As curators of the unique, our creative team continually explores bespoke design, in all forms and disciplines. With Easter on the horizon, our thoughts naturally turned to the decadent, unique and intricately designed Fabergé eggs.
Peter Carl Fabergé created the legendary series of lavish and ingenious jewelled Easter eggs between 1885 and 1917; the most famous of which is the ‘Imperial’ collection designed for the wives and mothers of Russian Tsars Alexander III and Nicholas II.
The Fabergé Imperial collection is considered as the last great commissioned series of objets d’art. With each design taking a year or more to make, they were bonafide labours of love, their themes changing with each egg and their designs becoming more and more elaborate each year.
These exquisite designs are the ultimate in bespoke luxury, each entirely unique, with the only fixed requirement being that they each contain a surprise. In our opinion, one of the most intricate and delicate of the collection is the Lilies of the Valley egg, created in 1898 for Tsar Nicholas II as a gift for Tsaritsa Empress Alexandra Fyodornovna. The inspiration for this extraordinary piece comes from Alexandra’s love of flowers, in particular the Lilies of the valley.
Lilies of the Valley egg is embellished with pearls which are said to have been Alexandra’s favourite jewels. The egg is topped with rose pink enamel on a guilloche backdrop and is supported by cabriolet legs of green-gold leaves with rose-cut diamond dewdrops. The gold-stemmed lilies have green enamelled leaves and flowers made of gold set with rubies, pearls and diamonds.
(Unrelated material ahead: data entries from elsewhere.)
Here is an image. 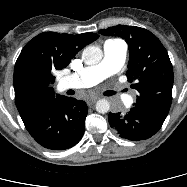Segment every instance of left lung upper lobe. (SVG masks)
<instances>
[{
	"label": "left lung upper lobe",
	"mask_w": 187,
	"mask_h": 187,
	"mask_svg": "<svg viewBox=\"0 0 187 187\" xmlns=\"http://www.w3.org/2000/svg\"><path fill=\"white\" fill-rule=\"evenodd\" d=\"M99 33L126 40L130 53L126 76L138 91L134 107L164 121L172 102L173 68L160 40L137 26L117 25Z\"/></svg>",
	"instance_id": "5c2ea615"
}]
</instances>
Twisting a gold-mounted pearl button reveals three portraits from under the ruby-set Imperial crown; that of Tsar Nicholas II and his two oldest daughters Olga and Tatiana. These intricate miniatures are framed in rose diamonds and backed with gold panels.
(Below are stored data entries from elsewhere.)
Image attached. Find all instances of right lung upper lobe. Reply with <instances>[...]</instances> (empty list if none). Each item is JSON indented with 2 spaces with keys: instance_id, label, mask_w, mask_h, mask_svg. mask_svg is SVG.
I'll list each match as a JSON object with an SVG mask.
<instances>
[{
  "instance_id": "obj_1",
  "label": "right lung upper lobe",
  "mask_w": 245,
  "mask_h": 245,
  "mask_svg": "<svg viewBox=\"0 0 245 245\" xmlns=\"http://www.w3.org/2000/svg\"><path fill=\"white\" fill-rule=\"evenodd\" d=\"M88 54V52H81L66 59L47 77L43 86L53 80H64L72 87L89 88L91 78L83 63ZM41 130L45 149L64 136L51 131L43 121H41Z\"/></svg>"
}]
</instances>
The Fabergé eggs epitomise opulent design expression and although they serve no functional purpose, each one is an undeniable tour de force. Whilst appreciated by designers, historians and art curators worldwide, the design of the Fabergé eggs appeals to few; instead the eggs represent niche design, crafted entirely for the enjoyment of the individual for whom they were made.